*GOAL OF THE EXERCISE*: Every record is to be printed exactly as written; pictures are to be omitted.

━━ DATA SECTION ━━

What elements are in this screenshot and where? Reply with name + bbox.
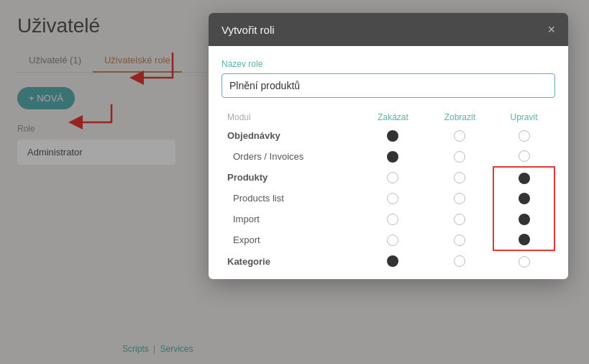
row-name: Products list	[222, 188, 360, 209]
field-label-role-name: Název role	[222, 59, 555, 69]
row-name: Export	[222, 229, 360, 251]
col-zakázat: Zakázat	[360, 109, 426, 125]
radio-upravit[interactable]	[493, 209, 554, 229]
radio-zobrazit[interactable]	[426, 146, 493, 168]
col-upravit: Upravit	[493, 109, 554, 125]
row-name: Objednávky	[222, 125, 360, 146]
radio-upravit[interactable]	[493, 146, 554, 168]
row-name: Produkty	[222, 167, 360, 188]
radio-zobrazit[interactable]	[426, 125, 493, 146]
radio-zakázat[interactable]	[360, 229, 426, 251]
permissions-table: Modul Zakázat Zobrazit Upravit Objednávk…	[222, 109, 555, 272]
table-row: Kategorie	[222, 250, 554, 272]
radio-zobrazit[interactable]	[426, 167, 493, 188]
radio-upravit[interactable]	[493, 229, 554, 251]
radio-zakázat[interactable]	[360, 146, 426, 168]
row-name: Import	[222, 209, 360, 229]
radio-zobrazit[interactable]	[426, 188, 493, 209]
row-name: Kategorie	[222, 250, 360, 272]
modal-title: Vytvořit roli	[222, 24, 275, 36]
radio-zakázat[interactable]	[360, 125, 426, 146]
radio-upravit[interactable]	[493, 167, 554, 188]
table-row: Objednávky	[222, 125, 554, 146]
table-row: Export	[222, 229, 554, 251]
modal-create-role: Vytvořit roli × Název role Modul Zakázat…	[209, 13, 568, 279]
radio-zobrazit[interactable]	[426, 229, 493, 251]
radio-upravit[interactable]	[493, 250, 554, 272]
radio-zobrazit[interactable]	[426, 250, 493, 272]
table-row: Produkty	[222, 167, 554, 188]
radio-zobrazit[interactable]	[426, 209, 493, 229]
radio-zakázat[interactable]	[360, 188, 426, 209]
role-name-input[interactable]	[222, 73, 555, 98]
radio-upravit[interactable]	[493, 125, 554, 146]
table-row: Import	[222, 209, 554, 229]
radio-zakázat[interactable]	[360, 209, 426, 229]
radio-upravit[interactable]	[493, 188, 554, 209]
table-row: Products list	[222, 188, 554, 209]
table-row: Orders / Invoices	[222, 146, 554, 168]
col-zobrazit: Zobrazit	[426, 109, 493, 125]
radio-zakázat[interactable]	[360, 250, 426, 272]
modal-close-button[interactable]: ×	[547, 23, 555, 36]
radio-zakázat[interactable]	[360, 167, 426, 188]
modal-body: Název role Modul Zakázat Zobrazit Upravi…	[209, 46, 568, 279]
modal-header: Vytvořit roli ×	[209, 13, 568, 46]
row-name: Orders / Invoices	[222, 146, 360, 168]
col-module: Modul	[222, 109, 360, 125]
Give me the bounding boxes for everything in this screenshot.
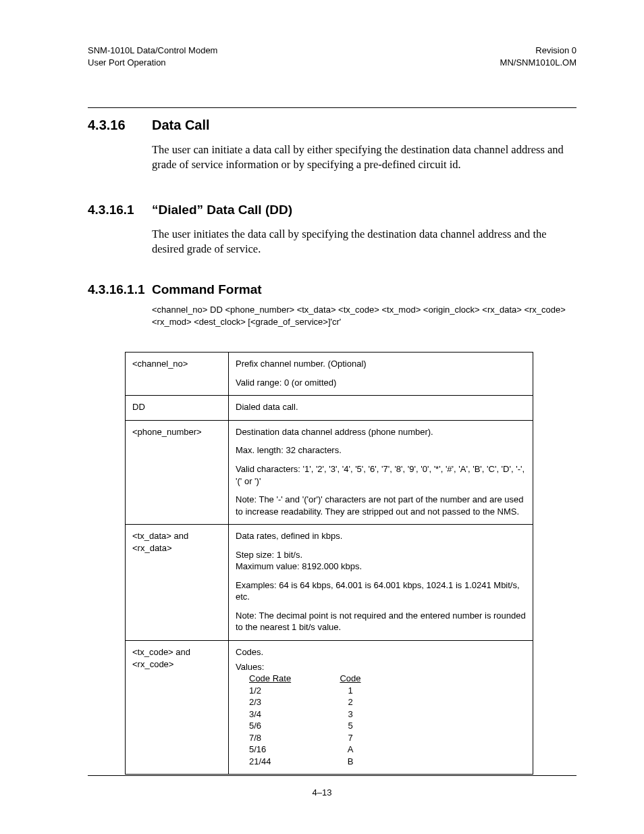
param-line: Valid characters: '1', '2', '3', '4', '5…: [236, 463, 526, 487]
param-desc: Data rates, defined in kbps. Step size: …: [229, 525, 533, 641]
header-right-line2: MN/SNM1010L.OM: [500, 57, 576, 69]
section-heading-4-3-16-1: 4.3.16.1 “Dialed” Data Call (DD): [88, 203, 576, 217]
param-desc: Codes. Values: Code Rate Code 1/21 2/32 …: [229, 641, 533, 775]
page-header: SNM-1010L Data/Control Modem User Port O…: [88, 45, 576, 68]
header-left: SNM-1010L Data/Control Modem User Port O…: [88, 45, 217, 68]
param-line: Valid range: 0 (or omitted): [236, 377, 526, 389]
param-line: Values:: [236, 661, 526, 673]
section-number: 4.3.16.1: [88, 203, 152, 217]
section-number: 4.3.16: [88, 118, 152, 133]
param-name: <tx_code> and <rx_code>: [126, 641, 229, 775]
param-line: Codes.: [236, 646, 526, 658]
footer-rule: [88, 775, 576, 776]
table-row: <tx_data> and <rx_data> Data rates, defi…: [126, 525, 533, 641]
code-header-code: Code: [340, 673, 360, 685]
code-table: Code Rate Code 1/21 2/32 3/43 5/65 7/87 …: [236, 673, 364, 767]
code-rate: 7/8: [236, 732, 337, 744]
table-row: <phone_number> Destination data channel …: [126, 420, 533, 524]
header-right-line1: Revision 0: [500, 45, 576, 57]
code-rate: 1/2: [236, 685, 337, 697]
code-val: 3: [337, 708, 364, 721]
param-name: <channel_no>: [126, 353, 229, 396]
code-val: 5: [337, 720, 364, 732]
code-rate: 2/3: [236, 696, 337, 708]
param-line: Prefix channel number. (Optional): [236, 358, 526, 370]
code-val: A: [337, 744, 364, 756]
param-name: <tx_data> and <rx_data>: [126, 525, 229, 641]
header-left-line2: User Port Operation: [88, 57, 217, 69]
code-rate: 5/16: [236, 744, 337, 756]
section-title: “Dialed” Data Call (DD): [152, 203, 292, 217]
param-line: Examples: 64 is 64 kbps, 64.001 is 64.00…: [236, 579, 526, 603]
section-number: 4.3.16.1.1: [88, 282, 152, 297]
code-header-rate: Code Rate: [249, 673, 291, 685]
param-line: Note: The '-' and '('or')' characters ar…: [236, 494, 526, 517]
header-left-line1: SNM-1010L Data/Control Modem: [88, 45, 217, 57]
section-body: The user initiates the data call by spec…: [152, 227, 576, 257]
param-line: Note: The decimal point is not required …: [236, 610, 526, 633]
table-row: <channel_no> Prefix channel number. (Opt…: [126, 353, 533, 396]
param-name: <phone_number>: [126, 420, 229, 524]
param-line: Max. length: 32 characters.: [236, 444, 526, 457]
param-name: DD: [126, 396, 229, 421]
code-val: B: [337, 756, 364, 768]
table-row: <tx_code> and <rx_code> Codes. Values: C…: [126, 641, 533, 775]
param-line: Maximum value: 8192.000 kbps.: [236, 561, 526, 573]
param-line: Destination data channel address (phone …: [236, 426, 526, 438]
section-title: Command Format: [152, 282, 262, 297]
param-line: Step size: 1 bit/s.: [236, 549, 526, 561]
header-rule: [88, 107, 576, 108]
code-rate: 3/4: [236, 708, 337, 721]
section-heading-4-3-16: 4.3.16 Data Call: [88, 118, 576, 133]
param-desc: Dialed data call.: [229, 396, 533, 421]
table-row: DD Dialed data call.: [126, 396, 533, 421]
code-rate: 5/6: [236, 720, 337, 732]
param-line: Data rates, defined in kbps.: [236, 530, 526, 542]
param-desc: Prefix channel number. (Optional) Valid …: [229, 353, 533, 396]
code-val: 1: [337, 685, 364, 697]
code-val: 7: [337, 732, 364, 744]
param-desc: Destination data channel address (phone …: [229, 420, 533, 524]
section-heading-4-3-16-1-1: 4.3.16.1.1 Command Format: [88, 282, 576, 297]
page-number: 4–13: [0, 787, 644, 798]
code-val: 2: [337, 696, 364, 708]
command-format-text: <channel_no> DD <phone_number> <tx_data>…: [152, 304, 576, 328]
parameter-table: <channel_no> Prefix channel number. (Opt…: [125, 352, 533, 775]
section-title: Data Call: [152, 118, 210, 133]
section-body: The user can initiate a data call by eit…: [152, 142, 576, 173]
document-page: SNM-1010L Data/Control Modem User Port O…: [0, 0, 644, 834]
code-rate: 21/44: [236, 756, 337, 768]
header-right: Revision 0 MN/SNM1010L.OM: [500, 45, 576, 68]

━━━

*YOUR RESPONSE*:
What elements are in this screenshot and where? Reply with name + bbox.
row-name: Products list	[222, 188, 360, 209]
field-label-role-name: Název role	[222, 59, 555, 69]
row-name: Export	[222, 229, 360, 251]
col-zakázat: Zakázat	[360, 109, 426, 125]
radio-upravit[interactable]	[493, 209, 554, 229]
radio-zobrazit[interactable]	[426, 146, 493, 168]
col-upravit: Upravit	[493, 109, 554, 125]
row-name: Objednávky	[222, 125, 360, 146]
radio-upravit[interactable]	[493, 146, 554, 168]
row-name: Produkty	[222, 167, 360, 188]
radio-zobrazit[interactable]	[426, 125, 493, 146]
radio-zakázat[interactable]	[360, 229, 426, 251]
permissions-table: Modul Zakázat Zobrazit Upravit Objednávk…	[222, 109, 555, 272]
table-row: Kategorie	[222, 250, 554, 272]
radio-zobrazit[interactable]	[426, 167, 493, 188]
radio-upravit[interactable]	[493, 229, 554, 251]
radio-zakázat[interactable]	[360, 146, 426, 168]
row-name: Import	[222, 209, 360, 229]
radio-zobrazit[interactable]	[426, 188, 493, 209]
row-name: Kategorie	[222, 250, 360, 272]
modal-title: Vytvořit roli	[222, 24, 275, 36]
radio-zakázat[interactable]	[360, 125, 426, 146]
radio-upravit[interactable]	[493, 167, 554, 188]
table-row: Objednávky	[222, 125, 554, 146]
table-row: Export	[222, 229, 554, 251]
modal-create-role: Vytvořit roli × Název role Modul Zakázat…	[209, 13, 568, 279]
radio-zobrazit[interactable]	[426, 229, 493, 251]
radio-upravit[interactable]	[493, 250, 554, 272]
radio-zobrazit[interactable]	[426, 250, 493, 272]
table-row: Produkty	[222, 167, 554, 188]
radio-zobrazit[interactable]	[426, 209, 493, 229]
radio-zakázat[interactable]	[360, 188, 426, 209]
role-name-input[interactable]	[222, 73, 555, 98]
radio-upravit[interactable]	[493, 125, 554, 146]
table-row: Import	[222, 209, 554, 229]
radio-zakázat[interactable]	[360, 209, 426, 229]
radio-upravit[interactable]	[493, 188, 554, 209]
table-row: Products list	[222, 188, 554, 209]
table-row: Orders / Invoices	[222, 146, 554, 168]
col-zobrazit: Zobrazit	[426, 109, 493, 125]
radio-zakázat[interactable]	[360, 250, 426, 272]
modal-close-button[interactable]: ×	[547, 23, 555, 36]
radio-zakázat[interactable]	[360, 167, 426, 188]
modal-body: Název role Modul Zakázat Zobrazit Upravi…	[209, 46, 568, 279]
modal-header: Vytvořit roli ×	[209, 13, 568, 46]
row-name: Orders / Invoices	[222, 146, 360, 168]
col-module: Modul	[222, 109, 360, 125]
Give me the bounding boxes for everything in this screenshot.
param-line: Valid characters: '1', '2', '3', '4', '5…: [236, 463, 526, 487]
param-desc: Data rates, defined in kbps. Step size: …: [229, 525, 533, 641]
header-right-line2: MN/SNM1010L.OM: [500, 57, 576, 69]
section-heading-4-3-16-1: 4.3.16.1 “Dialed” Data Call (DD): [88, 203, 576, 217]
param-desc: Codes. Values: Code Rate Code 1/21 2/32 …: [229, 641, 533, 775]
page-header: SNM-1010L Data/Control Modem User Port O…: [88, 45, 576, 68]
header-left: SNM-1010L Data/Control Modem User Port O…: [88, 45, 217, 68]
param-line: Valid range: 0 (or omitted): [236, 377, 526, 389]
param-line: Values:: [236, 661, 526, 673]
section-number: 4.3.16.1: [88, 203, 152, 217]
section-number: 4.3.16: [88, 118, 152, 133]
param-name: <tx_code> and <rx_code>: [126, 641, 229, 775]
param-line: Codes.: [236, 646, 526, 658]
footer-rule: [88, 775, 576, 776]
table-row: <tx_data> and <rx_data> Data rates, defi…: [126, 525, 533, 641]
code-header-code: Code: [340, 673, 360, 685]
code-table: Code Rate Code 1/21 2/32 3/43 5/65 7/87 …: [236, 673, 364, 767]
code-rate: 7/8: [236, 732, 337, 744]
table-row: <phone_number> Destination data channel …: [126, 420, 533, 524]
header-right-line1: Revision 0: [500, 45, 576, 57]
code-rate: 1/2: [236, 685, 337, 697]
code-val: 3: [337, 708, 364, 721]
param-name: <channel_no>: [126, 353, 229, 396]
code-val: 5: [337, 720, 364, 732]
code-rate: 2/3: [236, 696, 337, 708]
param-line: Prefix channel number. (Optional): [236, 358, 526, 370]
code-val: A: [337, 744, 364, 756]
param-name: <tx_data> and <rx_data>: [126, 525, 229, 641]
header-left-line2: User Port Operation: [88, 57, 217, 69]
code-rate: 5/16: [236, 744, 337, 756]
section-title: “Dialed” Data Call (DD): [152, 203, 292, 217]
param-line: Examples: 64 is 64 kbps, 64.001 is 64.00…: [236, 579, 526, 603]
section-number: 4.3.16.1.1: [88, 282, 152, 297]
code-header-rate: Code Rate: [249, 673, 291, 685]
param-line: Note: The '-' and '('or')' characters ar…: [236, 494, 526, 517]
header-left-line1: SNM-1010L Data/Control Modem: [88, 45, 217, 57]
section-body: The user initiates the data call by spec…: [152, 227, 576, 257]
param-line: Note: The decimal point is not required …: [236, 610, 526, 633]
table-row: <channel_no> Prefix channel number. (Opt…: [126, 353, 533, 396]
param-name: <phone_number>: [126, 420, 229, 524]
param-line: Max. length: 32 characters.: [236, 444, 526, 457]
param-name: DD: [126, 396, 229, 421]
code-val: B: [337, 756, 364, 768]
table-row: <tx_code> and <rx_code> Codes. Values: C…: [126, 641, 533, 775]
param-line: Maximum value: 8192.000 kbps.: [236, 561, 526, 573]
param-line: Destination data channel address (phone …: [236, 426, 526, 438]
section-title: Command Format: [152, 282, 262, 297]
param-line: Step size: 1 bit/s.: [236, 549, 526, 561]
header-rule: [88, 107, 576, 108]
code-rate: 3/4: [236, 708, 337, 721]
section-heading-4-3-16: 4.3.16 Data Call: [88, 118, 576, 133]
param-desc: Dialed data call.: [229, 396, 533, 421]
table-row: DD Dialed data call.: [126, 396, 533, 421]
code-rate: 5/6: [236, 720, 337, 732]
param-line: Data rates, defined in kbps.: [236, 530, 526, 542]
param-desc: Prefix channel number. (Optional) Valid …: [229, 353, 533, 396]
code-val: 1: [337, 685, 364, 697]
code-val: 7: [337, 732, 364, 744]
param-desc: Destination data channel address (phone …: [229, 420, 533, 524]
section-heading-4-3-16-1-1: 4.3.16.1.1 Command Format: [88, 282, 576, 297]
page-number: 4–13: [0, 787, 644, 798]
code-val: 2: [337, 696, 364, 708]
command-format-text: <channel_no> DD <phone_number> <tx_data>…: [152, 304, 576, 328]
parameter-table: <channel_no> Prefix channel number. (Opt…: [125, 352, 533, 775]
section-title: Data Call: [152, 118, 210, 133]
section-body: The user can initiate a data call by eit…: [152, 142, 576, 173]
document-page: SNM-1010L Data/Control Modem User Port O…: [0, 0, 644, 834]
code-rate: 21/44: [236, 756, 337, 768]
header-right: Revision 0 MN/SNM1010L.OM: [500, 45, 576, 68]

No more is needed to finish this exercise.